Da quel politico di scuola democristiana che è (nonostante Francesco Cossiga una volta avesse detto di lui che è piuttosto un cristiano-sociale), Franceschini è il vero cuore pulsante del Pd. Tutti possono tramontare, i segretari bruciarsi (sebbene anche lui lo sia stato per un breve periodo), ma Franceschini no. È l’anima di quel partito manovriero, privo di una precisa identità, di vocazione ministeriale, che fin dall’inizio si è voluto che fosse. Un contenitore di potentati piccoli e grandi: una sorta di nuova Dc, insomma, ma di un centrismo appena leggermente spostato a sinistra.
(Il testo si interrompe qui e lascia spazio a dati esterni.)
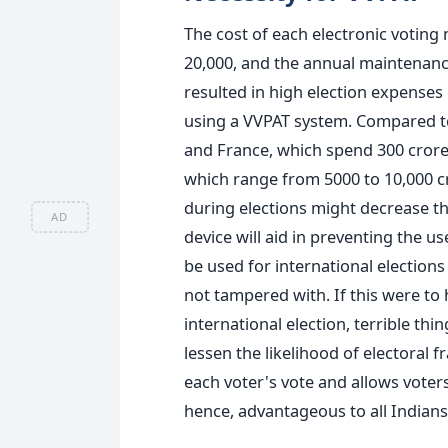
The cost of each electronic voting
20,000, and the annual maintenance
resulted in high election expenses 
using a VVPAT system.
Compared to
and France, which spend 300 cror
which range from 5000 to 10,000 cr
during elections might decrease t
AD
device will aid in preventing the us
be used
for international election
not tampered with. If this were to
international election,
terrible thi
lessen the likelihood of electoral 
each voter's vote and allows voters 
hence, advantageous to all Indians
Non che il nostro non abbia mai fatto errori. Fu proprio lui all’origine delle fortune di Renzi, appoggiandolo nella scalata alla segreteria del partito. Senza il suo endorsement difficilmente il rampante giovinotto di Rignano sull’Arno ce l’avrebbe fatta. Ma Franceschini, alla fine, dovrà prendere atto che “Renzi per noi è diventato un problema” (più o meno testuale).
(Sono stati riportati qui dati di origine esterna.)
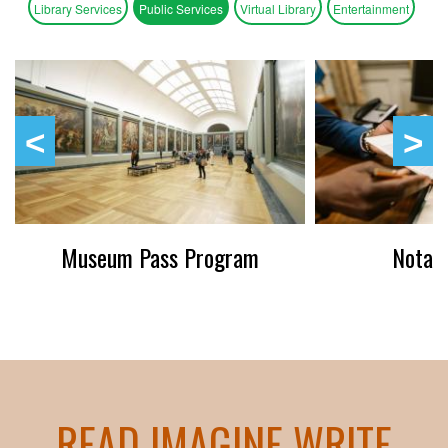
Library Services
Public Services
Virtual Library
Entertainment
Museum Pass Program
Notary
READ IMAGINE WRITE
È ancora Franceschini, tuttavia, a tessere in parlamento la tela che porterà, nell’estate del 2019, al governo Conte 2, con l’alleanza, fin lì considerata pressoché impossibile, tra il Pd e i grillini – in quel momento ancora tali – usciti dalla disastrosa esperienza con la Lega. Se la pandemia, che di lì a qualche mese sarebbe scoppiata, nella sua prima fase poté essere gestita con accortezza, nonostante il terribile smarrimento iniziale, lo si deve in parte anche a Franceschini.
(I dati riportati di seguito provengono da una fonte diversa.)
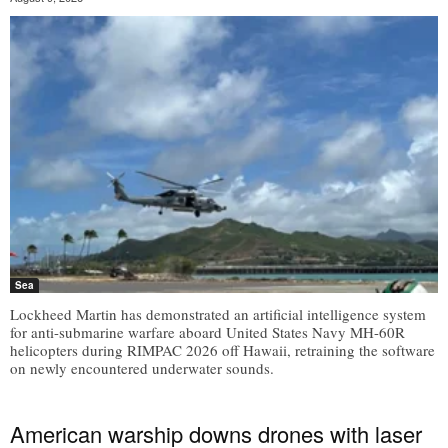
Sea
Lockheed Martin has demonstrated an artificial intelligence system
for anti-submarine warfare aboard United States Navy MH-60R
helicopters during RIMPAC 2026 off Hawaii, retraining the software
on newly encountered underwater sounds.
American warship downs drones with laser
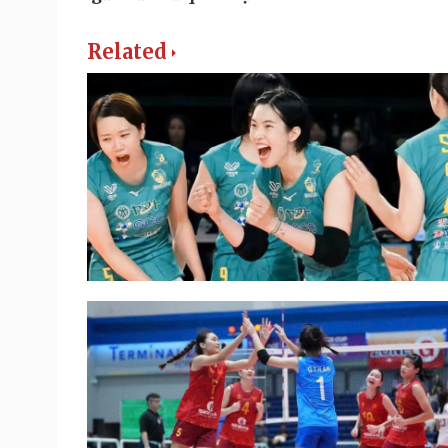
Related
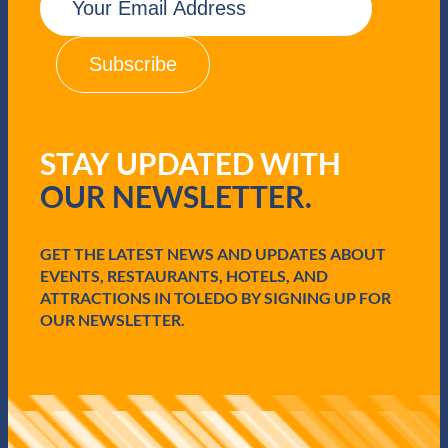
m
a
i
l
(
R
e
q
STAY UPDATED WITH
u
i
OUR NEWSLETTER.
r
e
d
GET THE LATEST NEWS AND UPDATES ABOUT
)
EVENTS, RESTAURANTS, HOTELS, AND
ATTRACTIONS IN TOLEDO BY SIGNING UP FOR
OUR NEWSLETTER.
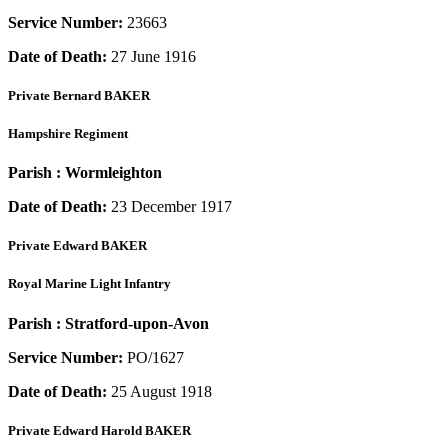
Service Number:
23663
Date of Death:
27 June 1916
Private
Bernard BAKER
Hampshire Regiment
Parish :
Wormleighton
Date of Death:
23 December 1917
Private
Edward BAKER
Royal Marine Light Infantry
Parish :
Stratford-upon-Avon
Service Number:
PO/1627
Date of Death:
25 August 1918
Private
Edward Harold BAKER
Abbiamo, come si vede, una certa considerazione dell’uomo. E saremmo perfino inclini a perdonargli la debolezza, tra una cosa e l’altra, di avere scritto e pubblicato qualche romanzo – se però ci spiegasse perché mai Conte dovrebbe essere espulso da qualsiasi alleanza se passasse all’appoggio esterno nei confronti del governo Draghi. Non sarebbe piuttosto un modo per differenziare e modulare un’offerta politica? Il “campo largo” avrebbe bisogno di essere davvero tale, cioè di avere al suo interno qualcosa di differente dal puro e semplice draghismo di governo. Non lo diciamo neppure per sfiducia patriottica nei confronti di Draghi, per carità, ma per un’elementare esigenza di articolazione di quello stesso “campo”. Una legge proporzionale, ammesso che ci si arrivi, potrebbe aiutare in questo senso, e proprio con essa avrebbe un significato maggiore una differenziazione dei 5 Stelle contiani, che potrebbe attrarre di più una parte degli elettori. E del resto – anche se le cose dovessero restare maledettamente come sono, con il sistema attuale che costringe ad alleanze elettorali preventive, con scarsa possibilità di scelta –, anche in questo caso, se i contiani, dall’interno di una coalizione in cui è assente una componente autonoma di sinistra, strizzassero un po’ l’occhio agli oppositori di Draghi, non sarebbe un vantaggio per tutti?